The project built on the RBA’s 2023 CBDC pilot, which explored tokenizing carbon credits, debt securities, and supplier invoices using a digital Australian dollar. ASIC provided regulatory relief to enable testing, and the initiative was highlighted in the Australian Treasury’s March 2025 Statement on Developing an Innovative Australian Digital Asset Industry.
Jones noted that fixed-income markets showed the strongest industry interest—a pattern consistent with what the RBA has observed internationally, where tokenized money market funds and repo have led the adoption curve, particularly in the United States.
Three barriers that have held Australia back
Perhaps the most significant portion of the speech addressed why Australia’s wholesale markets have lagged despite the country’s strong digital infrastructure and fintech ecosystem. Jones identified three systemic barriers: “a lack of competitive tension reflecting entrenched network effects; risk aversion, partly reflecting perceived legal and regulatory uncertainty; and coordination failures that have made strategic planning difficult.”
The diagnosis is notable for its directness from a central bank official. Jones effectively acknowledged that the current market structure — dominated by incumbent intermediaries and legacy settlement infrastructure — has created inertia that individual firms cannot overcome on their own, regardless of how compelling the technology may be.
He argued that “unlocking a new spirit of innovation in our wholesale markets is beyond the scope of any individual institution, public or private,” and called for a coordinated approach to “unleash more dynamism in Australia’s financial economy, enhancing our attractiveness as a destination for capital in the digitalising global economy, and strengthening our sovereign resilience.”

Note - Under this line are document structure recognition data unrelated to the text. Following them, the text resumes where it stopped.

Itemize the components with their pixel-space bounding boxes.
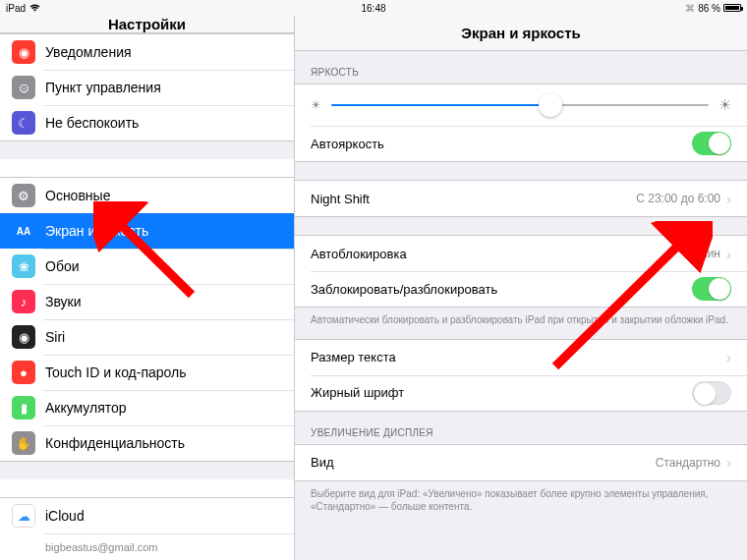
sidebar-item-siri[interactable]: ◉Siri xyxy=(0,319,294,355)
icloud-icon: ☁ xyxy=(12,504,35,528)
auto-brightness-row[interactable]: Автояркость xyxy=(295,126,747,161)
notifications-icon: ◉ xyxy=(12,40,35,64)
slider-thumb[interactable] xyxy=(539,93,562,117)
sidebar-item-touchid[interactable]: ●Touch ID и код-пароль xyxy=(0,355,294,390)
chevron-right-icon: › xyxy=(726,246,731,262)
chevron-right-icon: › xyxy=(726,454,731,471)
sidebar-item-label: Пункт управления xyxy=(45,80,161,95)
battery-percent: 86 % xyxy=(698,3,720,14)
display-icon: AA xyxy=(12,219,35,243)
battery-icon: ▮ xyxy=(12,396,35,420)
clock: 16:48 xyxy=(361,3,385,14)
sidebar-item-label: Не беспокоить xyxy=(45,115,139,131)
brightness-slider[interactable] xyxy=(331,104,709,106)
sidebar-item-label: Конфиденциальность xyxy=(45,435,185,451)
wallpaper-icon: ❀ xyxy=(12,254,35,278)
chevron-right-icon: › xyxy=(726,349,731,365)
sidebar-item-privacy[interactable]: ✋Конфиденциальность xyxy=(0,425,294,461)
sidebar-item-display[interactable]: AAЭкран и яркость xyxy=(0,213,294,249)
view-value: Стандартно xyxy=(656,456,720,470)
sidebar-item-label: Уведомления xyxy=(45,44,132,60)
sidebar-item-label: Звуки xyxy=(45,294,82,309)
sidebar-item-sounds[interactable]: ♪Звуки xyxy=(0,284,294,319)
sidebar-title: Настройки xyxy=(0,16,294,33)
sidebar-item-label: Touch ID и код-пароль xyxy=(45,364,187,380)
sidebar-item-general[interactable]: ⚙Основные xyxy=(0,178,294,213)
sidebar-item-label: Экран и яркость xyxy=(45,223,148,239)
view-row[interactable]: Вид Стандартно › xyxy=(295,445,747,480)
sun-low-icon: ☀︎ xyxy=(311,98,321,112)
sidebar-item-label: Аккумулятор xyxy=(45,400,127,416)
auto-lock-label: Автоблокировка xyxy=(311,247,407,261)
device-name: iPad xyxy=(6,3,26,14)
zoom-header: УВЕЛИЧЕНИЕ ДИСПЛЕЯ xyxy=(295,412,747,444)
sidebar-item-control-center[interactable]: ⊙Пункт управления xyxy=(0,70,294,105)
detail-title: Экран и яркость xyxy=(295,16,747,51)
sidebar-item-dnd[interactable]: ☾Не беспокоить xyxy=(0,105,294,140)
brightness-slider-row: ☀︎ ☀︎ xyxy=(295,84,747,126)
text-size-label: Размер текста xyxy=(311,350,396,364)
touchid-icon: ● xyxy=(12,361,35,384)
sounds-icon: ♪ xyxy=(12,290,35,313)
night-shift-row[interactable]: Night Shift С 23:00 до 6:00 › xyxy=(295,181,747,216)
sidebar-item-notifications[interactable]: ◉Уведомления xyxy=(0,34,294,70)
text-size-row[interactable]: Размер текста › xyxy=(295,340,747,375)
night-shift-value: С 23:00 до 6:00 xyxy=(636,192,720,205)
control-center-icon: ⊙ xyxy=(12,76,35,99)
brightness-header: ЯРКОСТЬ xyxy=(295,51,747,84)
auto-lock-value: 5 мин xyxy=(689,247,720,260)
zoom-footer: Выберите вид для iPad: «Увеличено» показ… xyxy=(295,481,747,514)
sidebar-item-wallpaper[interactable]: ❀Обои xyxy=(0,249,294,284)
sidebar-item-label: Основные xyxy=(45,188,110,203)
sun-high-icon: ☀︎ xyxy=(718,96,731,114)
detail-pane: Экран и яркость ЯРКОСТЬ ☀︎ ☀︎ Автояркост… xyxy=(295,16,747,560)
auto-brightness-switch[interactable] xyxy=(692,132,731,155)
bold-text-label: Жирный шрифт xyxy=(311,385,404,400)
dnd-icon: ☾ xyxy=(12,111,35,135)
lock-unlock-row[interactable]: Заблокировать/разблокировать xyxy=(295,271,747,307)
lock-footer: Автоматически блокировать и разблокирова… xyxy=(295,308,747,327)
auto-lock-row[interactable]: Автоблокировка 5 мин › xyxy=(295,236,747,271)
night-shift-label: Night Shift xyxy=(311,192,370,206)
view-label: Вид xyxy=(311,455,334,470)
sidebar-item-battery[interactable]: ▮Аккумулятор xyxy=(0,390,294,425)
status-bar: iPad 16:48 ⌘ 86 % xyxy=(0,0,747,16)
lock-unlock-label: Заблокировать/разблокировать xyxy=(311,282,497,297)
sidebar-item-icloud-sub: bigbeastus@gmail.com xyxy=(0,533,294,560)
sidebar-item-icloud[interactable]: ☁iCloud xyxy=(0,498,294,533)
sidebar-item-label: iCloud xyxy=(45,508,85,524)
bluetooth-icon: ⌘ xyxy=(685,3,695,14)
privacy-icon: ✋ xyxy=(12,431,35,455)
siri-icon: ◉ xyxy=(12,325,35,349)
battery-icon xyxy=(723,4,741,12)
sidebar-item-label: Siri xyxy=(45,329,65,345)
lock-unlock-switch[interactable] xyxy=(692,277,731,301)
auto-brightness-label: Автояркость xyxy=(311,137,384,151)
bold-text-row[interactable]: Жирный шрифт xyxy=(295,375,747,411)
general-icon: ⚙ xyxy=(12,184,35,207)
bold-text-switch[interactable] xyxy=(692,381,731,405)
wifi-icon xyxy=(29,3,40,14)
chevron-right-icon: › xyxy=(726,191,731,207)
sidebar-item-label: Обои xyxy=(45,258,80,274)
settings-sidebar: Настройки ◉Уведомления⊙Пункт управления☾… xyxy=(0,16,295,560)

Australia risks falling behind
Jones framed the urgency in competitive terms, noting significant global momentum building in tokenized finance. He referenced Clearstream’s launch of a tokenized securities platform, Nasdaq’s equity token design for issuers, and Broadridge’s distributed ledger repo platform achieving 457% year-over-year growth in February 2026 as evidence that major international venues are moving rapidly.

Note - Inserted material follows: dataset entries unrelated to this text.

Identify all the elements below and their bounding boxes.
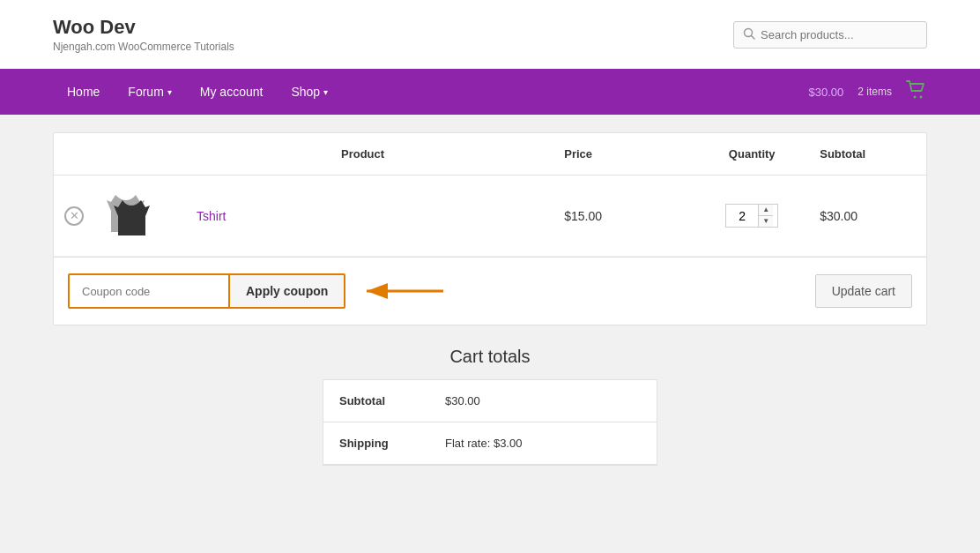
qty-cell: ▲ ▼ bbox=[694, 176, 809, 257]
qty-input[interactable] bbox=[726, 206, 758, 227]
col-image bbox=[94, 133, 182, 176]
coupon-form: Apply coupon bbox=[68, 273, 345, 309]
site-title: Woo Dev bbox=[53, 16, 234, 39]
totals-subtotal-row: Subtotal $30.00 bbox=[323, 380, 657, 422]
cart-icon[interactable] bbox=[906, 80, 927, 104]
col-subtotal-header: Subtotal bbox=[809, 133, 926, 176]
svg-line-1 bbox=[752, 35, 755, 39]
apply-coupon-button[interactable]: Apply coupon bbox=[228, 275, 344, 307]
subtotal-label: Subtotal bbox=[339, 394, 445, 407]
product-image-cell bbox=[94, 176, 182, 257]
nav-item-shop[interactable]: Shop ▾ bbox=[277, 69, 342, 115]
cart-amount: $30.00 bbox=[809, 86, 844, 99]
subtotal-value: $30.00 bbox=[445, 394, 480, 407]
col-qty-header: Quantity bbox=[694, 133, 809, 176]
qty-spinners: ▲ ▼ bbox=[758, 205, 773, 227]
shop-chevron-icon: ▾ bbox=[323, 87, 328, 97]
nav-right: $30.00 2 items bbox=[809, 80, 927, 104]
nav-left: Home Forum ▾ My account Shop ▾ bbox=[53, 69, 342, 115]
cart-table-wrapper: Product Price Quantity Subtotal ✕ bbox=[53, 132, 927, 325]
cart-totals-title: Cart totals bbox=[323, 347, 657, 367]
qty-up-button[interactable]: ▲ bbox=[759, 205, 773, 216]
cart-count: 2 items bbox=[858, 86, 892, 98]
cart-table: Product Price Quantity Subtotal ✕ bbox=[54, 133, 926, 257]
product-link[interactable]: Tshirt bbox=[197, 209, 226, 223]
svg-point-3 bbox=[920, 95, 923, 98]
site-subtitle: Njengah.com WooCommerce Tutorials bbox=[53, 41, 234, 53]
subtotal-cell: $30.00 bbox=[809, 176, 926, 257]
nav-item-myaccount[interactable]: My account bbox=[186, 69, 278, 115]
table-header-row: Product Price Quantity Subtotal bbox=[54, 133, 926, 176]
search-box[interactable] bbox=[733, 21, 927, 49]
coupon-left: Apply coupon bbox=[68, 273, 448, 309]
remove-cell: ✕ bbox=[54, 176, 94, 257]
price-cell: $15.00 bbox=[553, 176, 694, 257]
nav-item-forum[interactable]: Forum ▾ bbox=[114, 69, 185, 115]
site-branding: Woo Dev Njengah.com WooCommerce Tutorial… bbox=[53, 16, 234, 53]
arrow-icon bbox=[360, 279, 448, 303]
remove-item-button[interactable]: ✕ bbox=[64, 206, 84, 226]
col-remove bbox=[54, 133, 94, 176]
site-nav: Home Forum ▾ My account Shop ▾ $30.00 2 … bbox=[0, 69, 980, 115]
totals-shipping-row: Shipping Flat rate: $3.00 bbox=[323, 422, 657, 465]
nav-item-home[interactable]: Home bbox=[53, 69, 114, 115]
quantity-stepper[interactable]: ▲ ▼ bbox=[725, 204, 778, 228]
search-icon bbox=[743, 27, 755, 42]
shipping-value: Flat rate: $3.00 bbox=[445, 437, 522, 450]
totals-table: Subtotal $30.00 Shipping Flat rate: $3.0… bbox=[323, 379, 657, 466]
site-header: Woo Dev Njengah.com WooCommerce Tutorial… bbox=[0, 0, 980, 69]
col-product-header: Product bbox=[182, 133, 553, 176]
coupon-input[interactable] bbox=[70, 275, 228, 307]
qty-down-button[interactable]: ▼ bbox=[759, 216, 773, 227]
product-name-cell: Tshirt bbox=[182, 176, 553, 257]
cart-totals-section: Cart totals Subtotal $30.00 Shipping Fla… bbox=[53, 347, 927, 466]
shipping-label: Shipping bbox=[339, 437, 445, 450]
col-price-header: Price bbox=[553, 133, 694, 176]
svg-point-2 bbox=[914, 95, 917, 98]
product-image bbox=[105, 191, 158, 240]
arrow-annotation bbox=[360, 279, 448, 303]
search-input[interactable] bbox=[761, 28, 917, 41]
table-row: ✕ bbox=[54, 176, 926, 257]
cart-totals-box: Cart totals Subtotal $30.00 Shipping Fla… bbox=[323, 347, 657, 466]
update-cart-button[interactable]: Update cart bbox=[815, 274, 912, 308]
main-content: Product Price Quantity Subtotal ✕ bbox=[0, 115, 980, 483]
coupon-row: Apply coupon Update cart bbox=[54, 257, 926, 325]
forum-chevron-icon: ▾ bbox=[167, 87, 172, 97]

The competitive context is acute. Just last week, the SEC approved Nasdaq’s plan to settle Russell 1000 stocks as tokenized securities, and the NYSE signed an MOU with Securitize naming it the first digital transfer agent for its upcoming 24/7 Digital Trading Platform. Singapore’s MAS is running the BLOOM initiative for tokenized settlement assets.

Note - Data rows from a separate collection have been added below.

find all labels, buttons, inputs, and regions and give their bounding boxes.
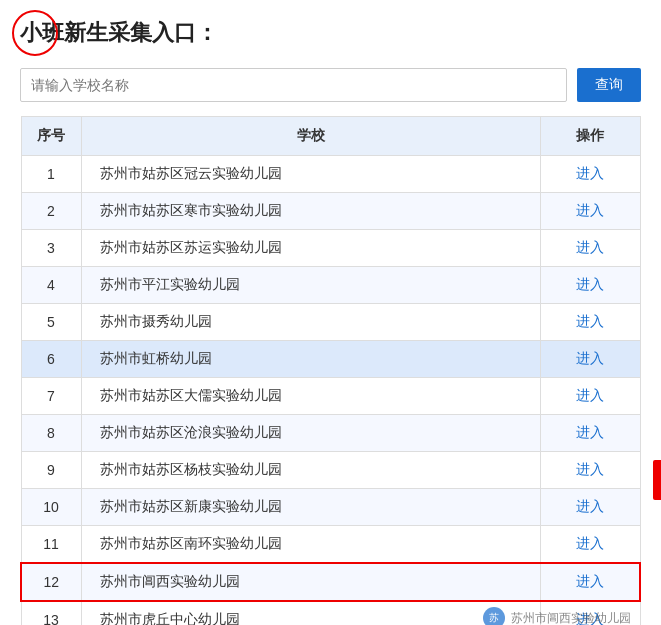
table-row: 7苏州市姑苏区大儒实验幼儿园进入	[21, 378, 640, 415]
cell-school: 苏州市平江实验幼儿园	[81, 267, 540, 304]
table-header-row: 序号 学校 操作	[21, 117, 640, 156]
cell-id: 5	[21, 304, 81, 341]
cell-id: 11	[21, 526, 81, 564]
cell-action: 进入	[540, 341, 640, 378]
table-row: 13苏州市虎丘中心幼儿园进入	[21, 601, 640, 625]
enter-link[interactable]: 进入	[576, 611, 604, 625]
cell-school: 苏州市虎丘中心幼儿园	[81, 601, 540, 625]
cell-id: 13	[21, 601, 81, 625]
cell-action: 进入	[540, 230, 640, 267]
page-container: 小班新生采集入口： 查询 序号 学校 操作 1苏州市姑苏区冠云实验幼儿园进入2苏…	[0, 0, 661, 625]
enter-link[interactable]: 进入	[576, 350, 604, 366]
table-row: 6苏州市虹桥幼儿园进入	[21, 341, 640, 378]
cell-school: 苏州市姑苏区大儒实验幼儿园	[81, 378, 540, 415]
table-row: 10苏州市姑苏区新康实验幼儿园进入	[21, 489, 640, 526]
table-row: 11苏州市姑苏区南环实验幼儿园进入	[21, 526, 640, 564]
cell-action: 进入	[540, 526, 640, 564]
page-title: 小班新生采集入口：	[20, 18, 218, 48]
cell-school: 苏州市姑苏区新康实验幼儿园	[81, 489, 540, 526]
cell-school: 苏州市姑苏区杨枝实验幼儿园	[81, 452, 540, 489]
table-row: 1苏州市姑苏区冠云实验幼儿园进入	[21, 156, 640, 193]
enter-link[interactable]: 进入	[576, 313, 604, 329]
table-row: 3苏州市姑苏区苏运实验幼儿园进入	[21, 230, 640, 267]
cell-action: 进入	[540, 415, 640, 452]
table-wrap: 序号 学校 操作 1苏州市姑苏区冠云实验幼儿园进入2苏州市姑苏区寒市实验幼儿园进…	[0, 116, 661, 625]
cell-school: 苏州市姑苏区南环实验幼儿园	[81, 526, 540, 564]
cell-action: 进入	[540, 193, 640, 230]
col-header-id: 序号	[21, 117, 81, 156]
cell-id: 4	[21, 267, 81, 304]
cell-school: 苏州市摄秀幼儿园	[81, 304, 540, 341]
search-input[interactable]	[20, 68, 567, 102]
enter-link[interactable]: 进入	[576, 165, 604, 181]
cell-id: 3	[21, 230, 81, 267]
cell-action: 进入	[540, 378, 640, 415]
cell-school: 苏州市姑苏区苏运实验幼儿园	[81, 230, 540, 267]
cell-id: 10	[21, 489, 81, 526]
cell-id: 1	[21, 156, 81, 193]
cell-school: 苏州市阊西实验幼儿园	[81, 563, 540, 601]
col-header-school: 学校	[81, 117, 540, 156]
enter-link[interactable]: 进入	[576, 387, 604, 403]
search-bar: 查询	[0, 60, 661, 116]
enter-link[interactable]: 进入	[576, 202, 604, 218]
table-row: 2苏州市姑苏区寒市实验幼儿园进入	[21, 193, 640, 230]
search-button[interactable]: 查询	[577, 68, 641, 102]
cell-school: 苏州市虹桥幼儿园	[81, 341, 540, 378]
cell-action: 进入	[540, 267, 640, 304]
cell-id: 7	[21, 378, 81, 415]
red-side-bar	[653, 460, 661, 500]
enter-link[interactable]: 进入	[576, 424, 604, 440]
enter-link[interactable]: 进入	[576, 498, 604, 514]
cell-id: 8	[21, 415, 81, 452]
table-row: 8苏州市姑苏区沧浪实验幼儿园进入	[21, 415, 640, 452]
cell-action: 进入	[540, 601, 640, 625]
school-table: 序号 学校 操作 1苏州市姑苏区冠云实验幼儿园进入2苏州市姑苏区寒市实验幼儿园进…	[20, 116, 641, 625]
enter-link[interactable]: 进入	[576, 276, 604, 292]
cell-action: 进入	[540, 304, 640, 341]
table-row: 4苏州市平江实验幼儿园进入	[21, 267, 640, 304]
page-header: 小班新生采集入口：	[0, 0, 661, 60]
cell-school: 苏州市姑苏区沧浪实验幼儿园	[81, 415, 540, 452]
enter-link[interactable]: 进入	[576, 239, 604, 255]
cell-action: 进入	[540, 563, 640, 601]
col-header-action: 操作	[540, 117, 640, 156]
table-row: 5苏州市摄秀幼儿园进入	[21, 304, 640, 341]
cell-id: 2	[21, 193, 81, 230]
table-row: 12苏州市阊西实验幼儿园进入	[21, 563, 640, 601]
enter-link[interactable]: 进入	[576, 461, 604, 477]
cell-id: 6	[21, 341, 81, 378]
cell-action: 进入	[540, 452, 640, 489]
cell-action: 进入	[540, 156, 640, 193]
cell-school: 苏州市姑苏区寒市实验幼儿园	[81, 193, 540, 230]
cell-id: 12	[21, 563, 81, 601]
cell-school: 苏州市姑苏区冠云实验幼儿园	[81, 156, 540, 193]
enter-link[interactable]: 进入	[576, 573, 604, 589]
enter-link[interactable]: 进入	[576, 535, 604, 551]
table-row: 9苏州市姑苏区杨枝实验幼儿园进入	[21, 452, 640, 489]
cell-id: 9	[21, 452, 81, 489]
cell-action: 进入	[540, 489, 640, 526]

If Australia’s wholesale markets remain anchored to legacy infrastructure while competitors modernize, the country risks losing capital flows and financial services activity to more innovative jurisdictions.
The RBA’s action items
Jones signaled that the RBA’s work will now shift from research to active policy development. The speech referenced the need for regulatory sandbox improvements, citing the Australian Treasury’s independent review of the Enhanced Regulatory Sandbox, and pointed to the broader digital asset reforms currently underway in Canberra.
The RBA’s Payments System Board and Council of Financial Regulators have engaged closely with Project Acacia, recognizing that “dynamism in our wholesale financial markets has significantly lagged that in other areas of the Australian financial system like retail payments.”
For the crypto and digital asset industry, the speech represents one of the clearest signals yet from a G20 central bank that tokenization of traditional financial markets is moving from experimentation to strategic planning. The RBA is not endorsing any specific blockchain or protocol, but it is saying, publicly and unequivocally, that the era of asking “whether” is over.